> Aim of the exercise: Word-for-word transcription needed. Include every entry below but no pictures.

> Entries provided:
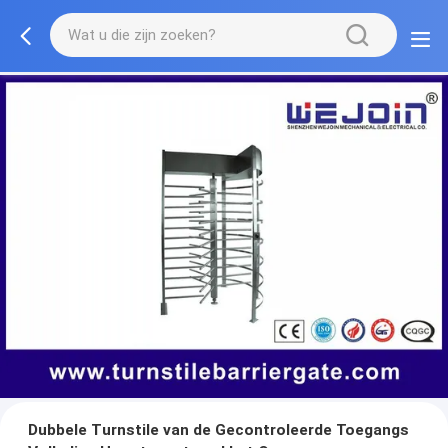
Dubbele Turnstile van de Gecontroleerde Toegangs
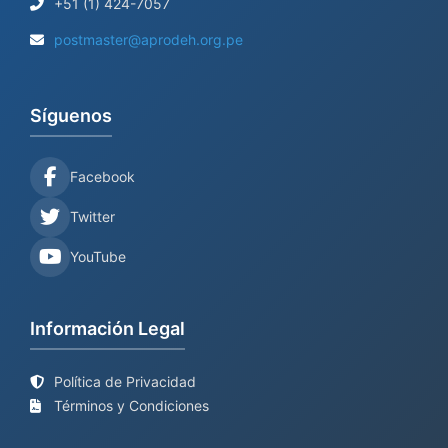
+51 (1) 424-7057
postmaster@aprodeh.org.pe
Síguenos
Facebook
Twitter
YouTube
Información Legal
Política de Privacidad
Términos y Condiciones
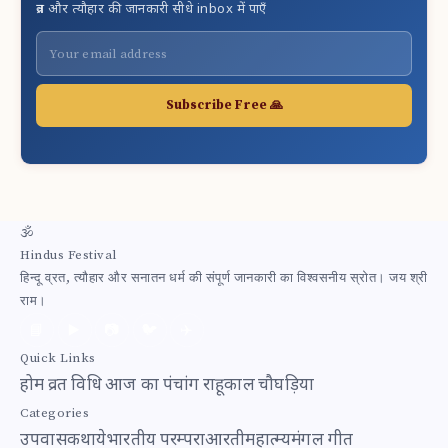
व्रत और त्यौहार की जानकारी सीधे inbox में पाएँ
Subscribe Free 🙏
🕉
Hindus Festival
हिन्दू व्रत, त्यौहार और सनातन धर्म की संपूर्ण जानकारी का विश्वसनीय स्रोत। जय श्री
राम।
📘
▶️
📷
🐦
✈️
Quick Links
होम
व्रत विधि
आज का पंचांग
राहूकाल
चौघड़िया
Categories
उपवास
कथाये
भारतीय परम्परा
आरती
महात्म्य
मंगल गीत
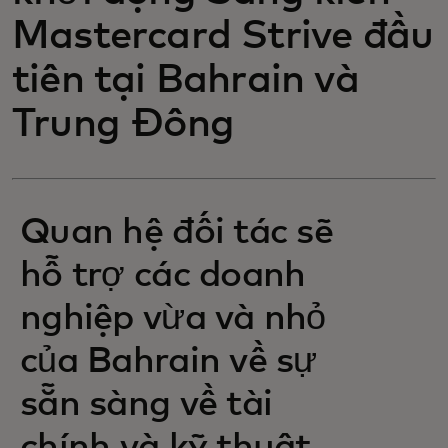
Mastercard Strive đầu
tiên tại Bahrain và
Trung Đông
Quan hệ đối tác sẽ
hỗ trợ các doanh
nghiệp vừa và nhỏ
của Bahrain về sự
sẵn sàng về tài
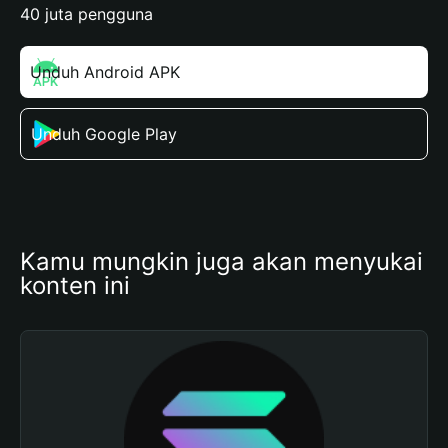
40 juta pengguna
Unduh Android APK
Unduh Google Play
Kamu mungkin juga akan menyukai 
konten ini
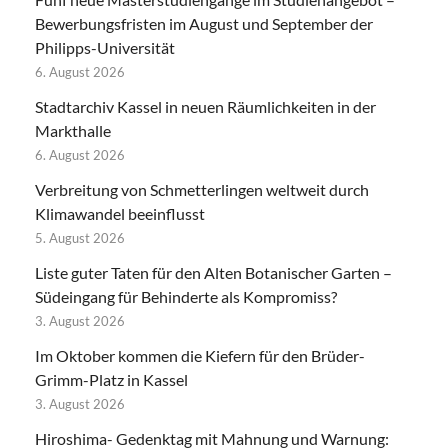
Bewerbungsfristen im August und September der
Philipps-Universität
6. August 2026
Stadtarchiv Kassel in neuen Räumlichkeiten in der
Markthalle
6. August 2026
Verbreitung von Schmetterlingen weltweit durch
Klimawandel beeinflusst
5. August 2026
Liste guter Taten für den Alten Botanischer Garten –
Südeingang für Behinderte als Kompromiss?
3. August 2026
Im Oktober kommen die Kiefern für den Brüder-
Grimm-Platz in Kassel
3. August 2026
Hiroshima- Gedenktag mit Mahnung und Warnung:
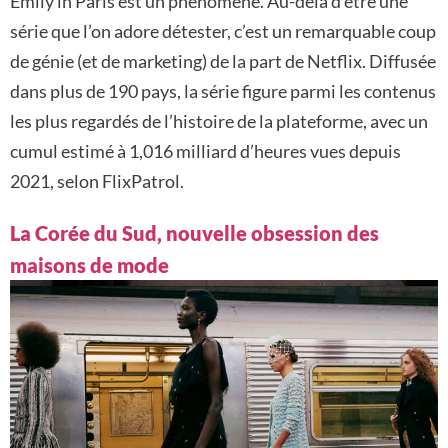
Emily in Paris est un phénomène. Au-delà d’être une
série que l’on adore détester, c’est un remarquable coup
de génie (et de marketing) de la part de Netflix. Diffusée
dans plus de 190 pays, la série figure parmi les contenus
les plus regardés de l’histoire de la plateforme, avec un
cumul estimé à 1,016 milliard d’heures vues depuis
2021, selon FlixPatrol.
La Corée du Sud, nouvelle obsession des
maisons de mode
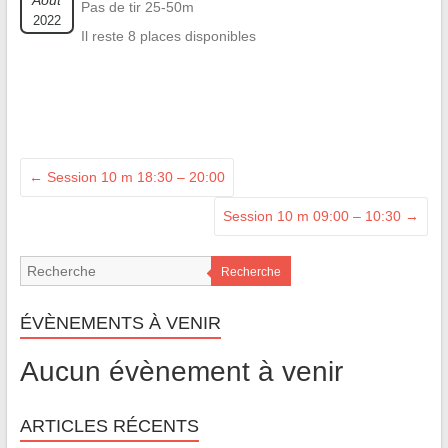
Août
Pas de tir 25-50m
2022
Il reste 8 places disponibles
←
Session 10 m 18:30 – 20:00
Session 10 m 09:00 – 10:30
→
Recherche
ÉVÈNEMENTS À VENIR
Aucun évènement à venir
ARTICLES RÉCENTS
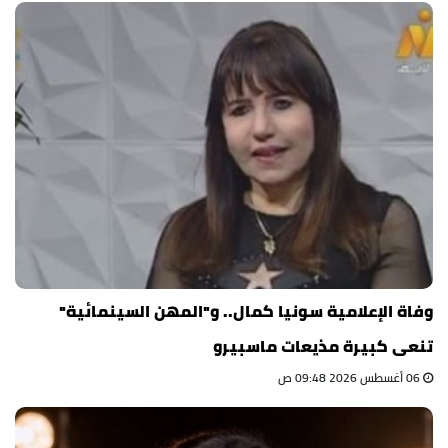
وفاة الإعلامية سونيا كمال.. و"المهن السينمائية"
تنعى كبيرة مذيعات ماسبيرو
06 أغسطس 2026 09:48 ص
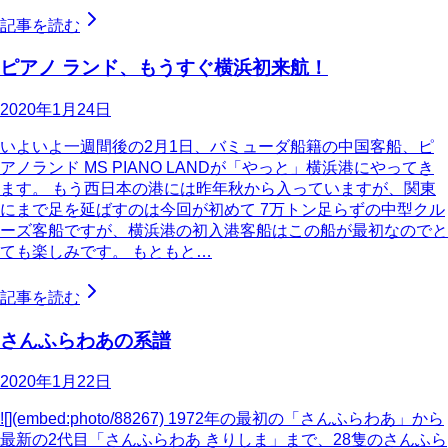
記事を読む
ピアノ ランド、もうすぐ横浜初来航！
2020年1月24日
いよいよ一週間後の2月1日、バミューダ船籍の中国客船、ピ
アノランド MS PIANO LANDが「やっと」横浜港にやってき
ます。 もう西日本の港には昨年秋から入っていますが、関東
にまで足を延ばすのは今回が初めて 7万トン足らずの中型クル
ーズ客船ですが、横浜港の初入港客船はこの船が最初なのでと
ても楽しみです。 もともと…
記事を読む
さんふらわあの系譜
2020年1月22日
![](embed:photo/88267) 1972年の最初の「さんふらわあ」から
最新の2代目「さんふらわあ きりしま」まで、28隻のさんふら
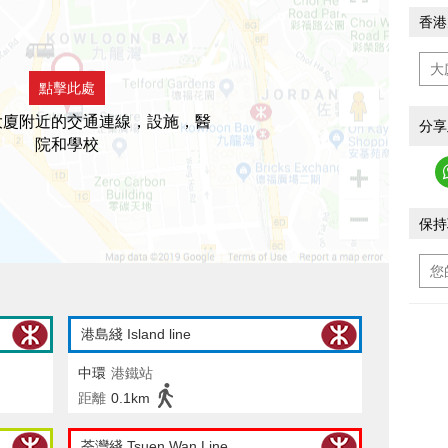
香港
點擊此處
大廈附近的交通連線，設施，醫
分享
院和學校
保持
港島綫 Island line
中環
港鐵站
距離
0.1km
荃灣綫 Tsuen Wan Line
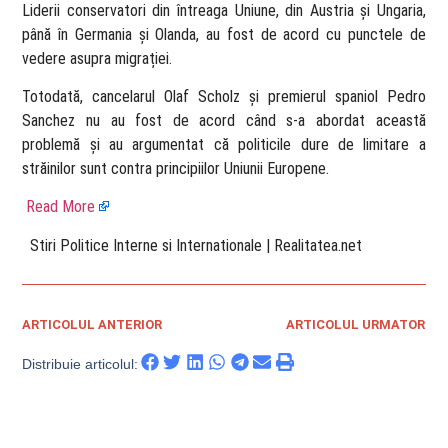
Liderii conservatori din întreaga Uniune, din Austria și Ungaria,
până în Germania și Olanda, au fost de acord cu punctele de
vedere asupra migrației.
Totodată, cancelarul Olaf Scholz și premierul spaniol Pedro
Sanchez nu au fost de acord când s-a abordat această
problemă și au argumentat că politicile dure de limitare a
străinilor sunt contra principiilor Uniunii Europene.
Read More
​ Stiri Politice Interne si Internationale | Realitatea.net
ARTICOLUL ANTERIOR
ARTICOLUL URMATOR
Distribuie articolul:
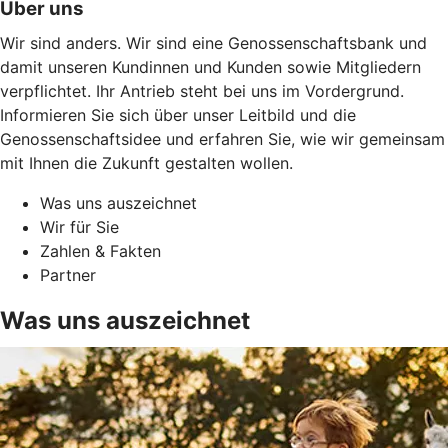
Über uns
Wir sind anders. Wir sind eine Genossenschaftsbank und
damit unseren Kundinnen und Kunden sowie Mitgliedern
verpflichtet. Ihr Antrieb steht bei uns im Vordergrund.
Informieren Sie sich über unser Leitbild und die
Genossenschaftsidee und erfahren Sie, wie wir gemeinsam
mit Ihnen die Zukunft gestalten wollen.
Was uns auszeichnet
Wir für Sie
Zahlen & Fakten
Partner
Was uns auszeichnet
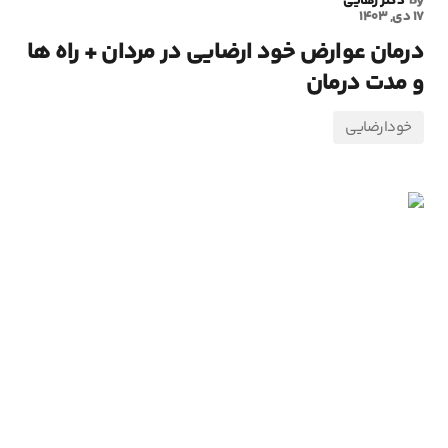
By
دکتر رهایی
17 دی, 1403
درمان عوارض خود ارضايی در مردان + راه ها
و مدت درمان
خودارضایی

> Result for this exercise:
Dubbele Turnstile van de Gecontroleerde Toegangs
+51 (1) 424-7057
postmaster@aprodeh.org.pe
Síguenos
Facebook
Twitter
YouTube
Información Legal
Política de Privacidad
Términos y Condiciones
व्रत और त्यौहार की जानकारी सीधे inbox में पाएँ
Subscribe Free 🙏
🕉
Hindus Festival
हिन्दू व्रत, त्यौहार और सनातन धर्म की संपूर्ण जानकारी का विश्वसनीय स्रोत। जय श्री
राम।
📘
▶️
📷
🐦
✈️
Quick Links
होम
व्रत विधि
आज का पंचांग
राहूकाल
चौघड़िया
Categories
उपवास
कथाये
भारतीय परम्परा
आरती
महात्म्य
मंगल गीत
Mastercard Strive đầu
tiên tại Bahrain và
Trung Đông
Quan hệ đối tác sẽ
hỗ trợ các doanh
nghiệp vừa và nhỏ
của Bahrain về sự
sẵn sàng về tài
40 juta pengguna
Unduh Android APK
Unduh Google Play
Kamu mungkin juga akan menyukai 
konten ini
Bewerbungsfristen im August und September der
Philipps-Universität
6. August 2026
Stadtarchiv Kassel in neuen Räumlichkeiten in der
Markthalle
6. August 2026
Verbreitung von Schmetterlingen weltweit durch
Klimawandel beeinflusst
5. August 2026
Liste guter Taten für den Alten Botanischer Garten –
Südeingang für Behinderte als Kompromiss?
3. August 2026
Im Oktober kommen die Kiefern für den Brüder-
Grimm-Platz in Kassel
3. August 2026
Hiroshima- Gedenktag mit Mahnung und Warnung:
Emily in Paris est un phénomène. Au-delà d’être une
série que l’on adore détester, c’est un remarquable coup
de génie (et de marketing) de la part de Netflix. Diffusée
dans plus de 190 pays, la série figure parmi les contenus
les plus regardés de l’histoire de la plateforme, avec un
cumul estimé à 1,016 milliard d’heures vues depuis
2021, selon FlixPatrol.
La Corée du Sud, nouvelle obsession des
maisons de mode
Août
Pas de tir 25-50m
2022
Il reste 8 places disponibles
←
Session 10 m 18:30 – 20:00
Session 10 m 09:00 – 10:30
→
Recherche
ÉVÈNEMENTS À VENIR
Aucun évènement à venir
ARTICLES RÉCENTS
وفاة الإعلامية سونيا كمال.. و"المهن السينمائية"
تنعى كبيرة مذيعات ماسبيرو
06 أغسطس 2026 09:48 ص
記事を読む
ピアノ ランド、もうすぐ横浜初来航！
2020年1月24日
いよいよ一週間後の2月1日、バミューダ船籍の中国客船、ピ
アノランド MS PIANO LANDが「やっと」横浜港にやってき
ます。 もう西日本の港には昨年秋から入っていますが、関東
にまで足を延ばすのは今回が初めて 7万トン足らずの中型クル
ーズ客船ですが、横浜港の初入港客船はこの船が最初なのでと
ても楽しみです。 もともと…
記事を読む
さんふらわあの系譜
2020年1月22日
![](embed:photo/88267) 1972年の最初の「さんふらわあ」から
最新の2代目「さんふらわあ きりしま」まで、28隻のさんふら
香港
點擊此處
大廈附近的交通連線，設施，醫
分享
院和學校
保持
港島綫 Island line
中環
港鐵站
距離
0.1km
荃灣綫 Tsuen Wan Line
Liderii conservatori din întreaga Uniune, din Austria și Ungaria,
până în Germania și Olanda, au fost de acord cu punctele de
vedere asupra migrației.
Totodată, cancelarul Olaf Scholz și premierul spaniol Pedro
Sanchez nu au fost de acord când s-a abordat această
problemă și au argumentat că politicile dure de limitare a
străinilor sunt contra principiilor Uniunii Europene.
Read More
​ Stiri Politice Interne si Internationale | Realitatea.net
ARTICOLUL ANTERIOR
ARTICOLUL URMATOR
Distribuie articolul:
Über uns
Wir sind anders. Wir sind eine Genossenschaftsbank und
damit unseren Kundinnen und Kunden sowie Mitgliedern
verpflichtet. Ihr Antrieb steht bei uns im Vordergrund.
Informieren Sie sich über unser Leitbild und die
Genossenschaftsidee und erfahren Sie, wie wir gemeinsam
mit Ihnen die Zukunft gestalten wollen.
Was uns auszeichnet
Wir für Sie
Zahlen & Fakten
Partner
Was uns auszeichnet
By
دکتر رهایی
17 دی, 1403
درمان عوارض خود ارضايی در مردان + راه ها
و مدت درمان
خودارضایی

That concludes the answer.